How to calculate the total days between 2 dates without using programming language specific features? At the moment I was given the question, I have no idea, because I don’t know how to get a precise day number for each year. After like 20 minutes (I react slowly sometimes), I realized that there is a solution.

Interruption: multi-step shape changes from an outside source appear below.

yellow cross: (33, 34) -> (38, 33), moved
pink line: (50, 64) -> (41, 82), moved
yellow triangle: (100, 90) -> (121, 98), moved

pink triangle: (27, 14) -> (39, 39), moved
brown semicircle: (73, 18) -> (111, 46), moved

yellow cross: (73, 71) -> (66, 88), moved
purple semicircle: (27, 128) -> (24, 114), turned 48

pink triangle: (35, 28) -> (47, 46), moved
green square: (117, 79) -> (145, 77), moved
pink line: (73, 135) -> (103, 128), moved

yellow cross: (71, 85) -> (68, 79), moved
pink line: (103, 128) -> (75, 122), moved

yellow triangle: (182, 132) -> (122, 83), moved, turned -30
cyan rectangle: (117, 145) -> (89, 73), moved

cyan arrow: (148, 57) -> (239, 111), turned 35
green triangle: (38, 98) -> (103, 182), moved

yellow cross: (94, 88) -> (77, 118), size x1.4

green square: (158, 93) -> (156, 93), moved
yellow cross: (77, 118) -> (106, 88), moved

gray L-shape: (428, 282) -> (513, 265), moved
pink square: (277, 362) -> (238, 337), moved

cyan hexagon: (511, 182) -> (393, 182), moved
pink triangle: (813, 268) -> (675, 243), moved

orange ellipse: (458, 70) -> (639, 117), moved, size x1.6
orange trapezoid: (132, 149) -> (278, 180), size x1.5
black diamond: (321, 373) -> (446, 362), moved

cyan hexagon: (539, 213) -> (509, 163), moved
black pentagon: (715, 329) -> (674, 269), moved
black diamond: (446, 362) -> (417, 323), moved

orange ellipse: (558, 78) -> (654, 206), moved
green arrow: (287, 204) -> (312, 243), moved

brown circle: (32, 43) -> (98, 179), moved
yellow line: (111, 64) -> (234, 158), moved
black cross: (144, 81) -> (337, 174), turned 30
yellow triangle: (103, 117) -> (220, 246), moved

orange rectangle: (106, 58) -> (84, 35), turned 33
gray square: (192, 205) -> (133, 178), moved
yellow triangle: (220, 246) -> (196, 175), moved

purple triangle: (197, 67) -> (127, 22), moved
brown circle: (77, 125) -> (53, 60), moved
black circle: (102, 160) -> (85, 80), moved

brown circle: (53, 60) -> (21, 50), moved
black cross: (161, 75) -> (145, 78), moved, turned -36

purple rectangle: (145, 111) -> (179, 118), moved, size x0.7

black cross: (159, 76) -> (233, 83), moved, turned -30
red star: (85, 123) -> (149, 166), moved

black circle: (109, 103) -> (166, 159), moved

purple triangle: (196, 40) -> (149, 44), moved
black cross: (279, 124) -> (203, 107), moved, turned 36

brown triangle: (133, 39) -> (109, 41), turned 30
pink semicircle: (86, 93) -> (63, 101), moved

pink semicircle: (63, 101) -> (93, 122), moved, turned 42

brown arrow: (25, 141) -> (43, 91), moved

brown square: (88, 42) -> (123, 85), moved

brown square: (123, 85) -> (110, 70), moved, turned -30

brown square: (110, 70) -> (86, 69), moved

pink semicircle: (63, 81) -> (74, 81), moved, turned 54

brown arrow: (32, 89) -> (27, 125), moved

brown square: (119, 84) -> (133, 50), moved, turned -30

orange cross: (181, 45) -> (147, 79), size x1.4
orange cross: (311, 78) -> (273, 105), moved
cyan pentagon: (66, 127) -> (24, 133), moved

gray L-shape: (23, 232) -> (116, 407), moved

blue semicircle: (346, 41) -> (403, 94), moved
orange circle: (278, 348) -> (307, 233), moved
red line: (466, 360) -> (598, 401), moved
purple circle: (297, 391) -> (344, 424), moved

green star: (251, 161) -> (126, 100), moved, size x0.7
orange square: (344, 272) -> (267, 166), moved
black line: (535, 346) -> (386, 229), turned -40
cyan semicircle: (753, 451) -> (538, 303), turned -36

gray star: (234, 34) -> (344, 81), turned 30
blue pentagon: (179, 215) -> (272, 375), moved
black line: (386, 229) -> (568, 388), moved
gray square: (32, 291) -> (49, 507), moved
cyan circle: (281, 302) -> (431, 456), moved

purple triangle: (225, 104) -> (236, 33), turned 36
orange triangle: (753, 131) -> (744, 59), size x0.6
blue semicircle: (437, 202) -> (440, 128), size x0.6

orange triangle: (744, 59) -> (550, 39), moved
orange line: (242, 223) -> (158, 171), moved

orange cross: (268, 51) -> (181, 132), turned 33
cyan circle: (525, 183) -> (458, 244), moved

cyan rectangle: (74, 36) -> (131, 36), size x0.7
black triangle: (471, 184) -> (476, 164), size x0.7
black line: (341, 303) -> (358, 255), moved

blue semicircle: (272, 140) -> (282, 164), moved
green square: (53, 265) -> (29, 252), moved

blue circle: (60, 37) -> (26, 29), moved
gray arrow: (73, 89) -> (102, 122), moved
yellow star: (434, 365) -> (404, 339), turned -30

I recalled in Chinese calendar there is a leap year for around every 4 years. The exact rule for leap year is a bit complex, I checked google and found some adequate to use answers. Suppose we already have a function leapyear(y) which returns 1 to indicate a year is leap year or 0 for not a leap year, we then have a solution. I put the pseudo code below,

Int function getDaysOfYear(var year)

{

Case(leapyear(year)){

Case 0: daysOfYear = 365; break;

Case 1: daysOfYear = 366; break; // leap year has 366 days

}

Return daysOfYear;

}

int function getDaysOfMonth(var month, var year)

{

If (leapyear(year) and month==2)

{

month = 0;

}

case(month) {

1, 3, 5, 7, 8, 10, 12: daysOfMonth = 31; break;

0: daysOfMonth = 29; break; // leap year’s February month only have 29 days

2: daysOfMonth = 28; break; // normal year’s February month only have 28 days

 4, 6, 9, 11: daysOfMonth = 30; break;

Other: break;

}

Return daysOfMonth;

}

Int daysOfDifference(var d1, var d2)

{

If (d1 > d2) swap(d1, d2);

// get days of all the years in between

For (int i=d1.y; i<d2.y; i++)

{

Days  += getDaysOfYear(i);

}

If (d1.m <= d2.m)

{

For (int j=d1.m; j<d2.m; j++)

{

Days += getDaysOfMonth(j);

}

} else

{

For (int j=d2.m; j<d1.m; j++)

{

Days -= getDaysOfMonth(j);

}

}

Days += d2.d – d1.d;

Return days;

}

Now we will handle the function leapyear(var year)

I’m giving a Gregorian calendar leapyear calculation method below, It is still not 100% accurate for very big years (much larger than 172800).

There are 3 rules for judging a leap year,

1.       Year can be devided by 4, but not by 100

2.       Year can be devided by 400, but not by 3200

3.       Year can be devided by both 3200 and 172800

int leapyear(int year)

{

if (((year%3200)&&(year% 172800))||((year%400==0)&&(year%3200!=0)) || (year%100!=0) && (year%4==0))

 return 1;

else

return 0;

}

Any genius answers to the days of difference question is more than welcome to add.